> _Problem details_: This exercise calls for the whole listing to be given again exactly, without images.

> _Material shown_:
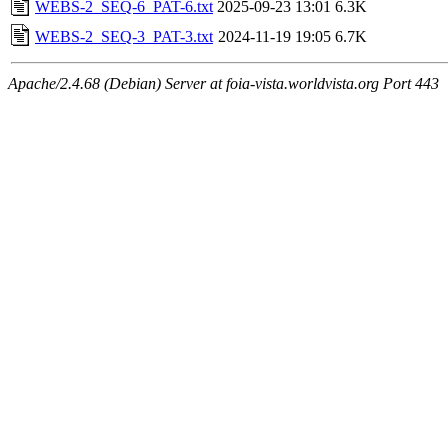
WEBS-2_SEQ-6_PAT-6.txt
2025-09-23 13:01
6.3K
WEBS-2_SEQ-3_PAT-3.txt
2024-11-19 19:05
6.7K
Apache/2.4.68 (Debian) Server at foia-vista.worldvista.org Port 443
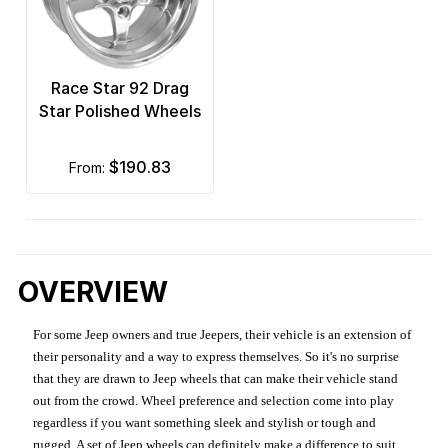
Race Star 92 Drag
Star Polished Wheels
$190.83
from:
OVERVIEW
For some Jeep owners and true Jeepers, their vehicle is an extension of
their personality and a way to express themselves. So it's no surprise
that they are drawn to Jeep wheels that can make their vehicle stand
out from the crowd. Wheel preference and selection come into play
regardless if you want something sleek and stylish or tough and
rugged. A set of Jeep wheels can definitely make a difference to suit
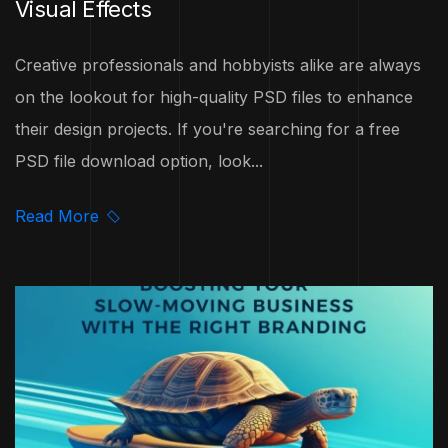
Visual Effects
Creative professionals and hobbyists alike are always
on the lookout for high-quality PSD files to enhance
their design projects. If you're searching for a free
PSD file download option, look...
Read More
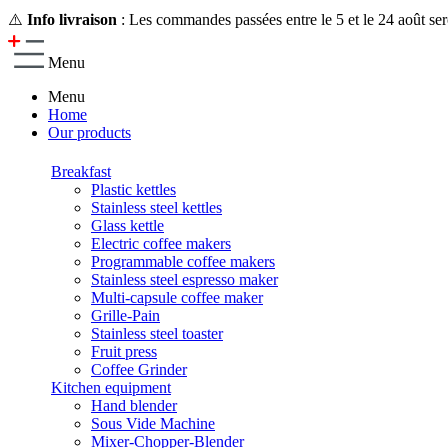
⚠️
Info livraison
: Les commandes passées entre le 5 et le 24 août ser
Menu
Menu
Home
Our products
Breakfast
Plastic kettles
Stainless steel kettles
Glass kettle
Electric coffee makers
Programmable coffee makers
Stainless steel espresso maker
Multi-capsule coffee maker
Grille-Pain
Stainless steel toaster
Fruit press
Coffee Grinder
Kitchen equipment
Hand blender
Sous Vide Machine
Mixer-Chopper-Blender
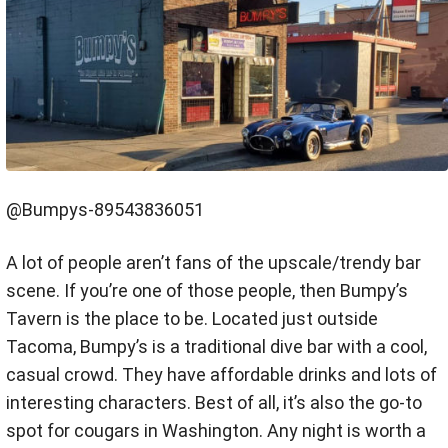
@Bumpys-89543836051
A lot of people aren’t fans of the upscale/trendy bar
scene. If you’re one of those people, then Bumpy’s
Tavern is the place to be. Located just outside
Tacoma, Bumpy’s is a traditional dive bar with a cool,
casual crowd. They have affordable drinks and lots of
interesting characters. Best of all, it’s also the go-to
spot for cougars in Washington. Any night is worth a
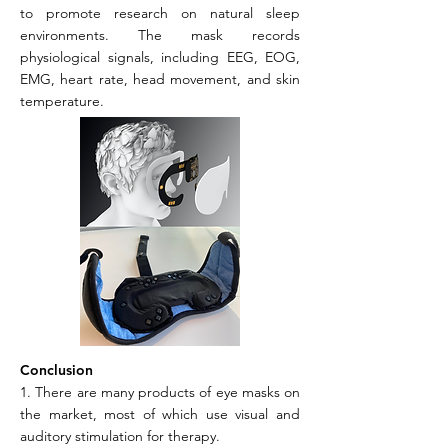
to promote research on natural sleep
environments. The mask records
physiological signals, including EEG, EOG,
EMG, heart rate, head movement, and skin
temperature.
Conclusion
1. There are many products of eye masks on
the market, most of which use visual and
auditory stimulation for therapy.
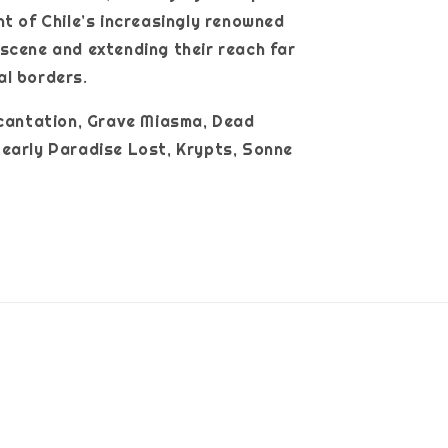
nt of Chile’s increasingly renowned
scene and extending their reach far
al borders.
ncantation, Grave Miasma, Dead
early Paradise Lost, Krypts, Sonne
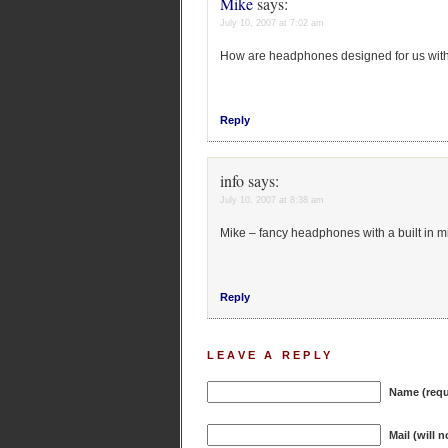
Mike
says:
July 10, 2007 at 7:02 am
How are headphones designed for us with
Reply
info
says:
July 10, 2007 at 8:38 am
Mike – fancy headphones with a built in m
Reply
LEAVE A REPLY
Name (requ
Mail (will 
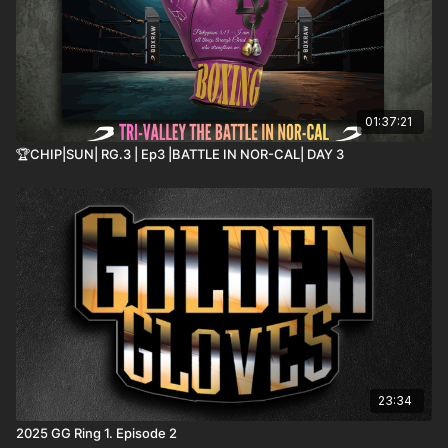
01:37:21
🏆CHIP|SUN| RG.3 | Ep3 |BATTLE IN NOR-CAL| DAY 3
23:34
2025 GG Ring 1. Episode 2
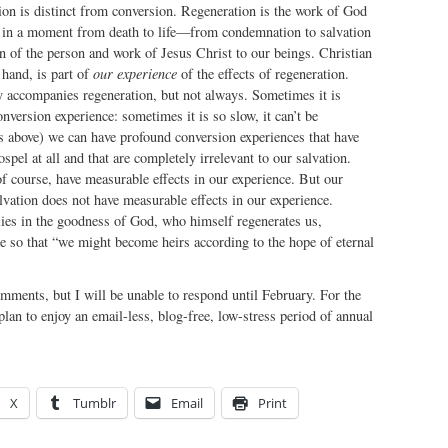
ion is distinct from conversion. Regeneration is the work of God
us in a moment from death to life—from condemnation to salvation
 of the person and work of Jesus Christ to our beings. Christian
 hand, is part of
our experience
of the effects of regeneration.
y accompanies regeneration, but not always. Sometimes it is
onversion experience: sometimes it is so slow, it can’t be
s above) we can have profound conversion experiences that have
spel at all and that are completely irrelevant to our salvation.
of course, have measurable effects in our experience. But our
alvation does not have measurable effects in our experience.
lies in the goodness of God, who himself regenerates us,
ce so that “we might become heirs according to the hope of eternal
omments, but I will be unable to respond until February. For the
plan to enjoy an email-less, blog-free, low-stress period of annual
X
Tumblr
Email
Print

> _Answer section_:
WEBS-2_SEQ-6_PAT-6.txt
2025-09-23 13:01
6.3K
WEBS-2_SEQ-3_PAT-3.txt
2024-11-19 19:05
6.7K
Apache/2.4.68 (Debian) Server at foia-vista.worldvista.org Port 443
Race Star 92 Drag
Star Polished Wheels
$190.83
from:
OVERVIEW
For some Jeep owners and true Jeepers, their vehicle is an extension of
their personality and a way to express themselves. So it's no surprise
that they are drawn to Jeep wheels that can make their vehicle stand
out from the crowd. Wheel preference and selection come into play
regardless if you want something sleek and stylish or tough and
rugged. A set of Jeep wheels can definitely make a difference to suit
Visual Effects
Creative professionals and hobbyists alike are always
on the lookout for high-quality PSD files to enhance
their design projects. If you're searching for a free
PSD file download option, look...
Read More
⚠️
Info livraison
: Les commandes passées entre le 5 et le 24 août ser
Menu
Menu
Home
Our products
Breakfast
Plastic kettles
Stainless steel kettles
Glass kettle
Electric coffee makers
Programmable coffee makers
Stainless steel espresso maker
Multi-capsule coffee maker
Grille-Pain
Stainless steel toaster
Fruit press
Coffee Grinder
Kitchen equipment
Hand blender
Sous Vide Machine
Mixer-Chopper-Blender
@Bumpys-89543836051
A lot of people aren’t fans of the upscale/trendy bar
scene. If you’re one of those people, then Bumpy’s
Tavern is the place to be. Located just outside
Tacoma, Bumpy’s is a traditional dive bar with a cool,
casual crowd. They have affordable drinks and lots of
interesting characters. Best of all, it’s also the go-to
spot for cougars in Washington. Any night is worth a
to promote research on natural sleep
environments. The mask records
physiological signals, including EEG, EOG,
EMG, heart rate, head movement, and skin
temperature.
Conclusion
1. There are many products of eye masks on
the market, most of which use visual and
auditory stimulation for therapy.
nt of Chile’s increasingly renowned
scene and extending their reach far
al borders.
ncantation, Grave Miasma, Dead
early Paradise Lost, Krypts, Sonne
Mike
says:
July 10, 2007 at 7:02 am
How are headphones designed for us with
Reply
info
says:
July 10, 2007 at 8:38 am
Mike – fancy headphones with a built in m
Reply
LEAVE A REPLY
Name (requ
Mail (will 
01:37:21
🏆CHIP|SUN| RG.3 | Ep3 |BATTLE IN NOR-CAL| DAY 3
23:34
2025 GG Ring 1. Episode 2
ion is distinct from conversion. Regeneration is the work of God
us in a moment from death to life—from condemnation to salvation
 of the person and work of Jesus Christ to our beings. Christian
 hand, is part of
our experience
of the effects of regeneration.
y accompanies regeneration, but not always. Sometimes it is
onversion experience: sometimes it is so slow, it can’t be
s above) we can have profound conversion experiences that have
spel at all and that are completely irrelevant to our salvation.
of course, have measurable effects in our experience. But our
alvation does not have measurable effects in our experience.
lies in the goodness of God, who himself regenerates us,
ce so that “we might become heirs according to the hope of eternal
omments, but I will be unable to respond until February. For the
plan to enjoy an email-less, blog-free, low-stress period of annual
X
Tumblr
Email
Print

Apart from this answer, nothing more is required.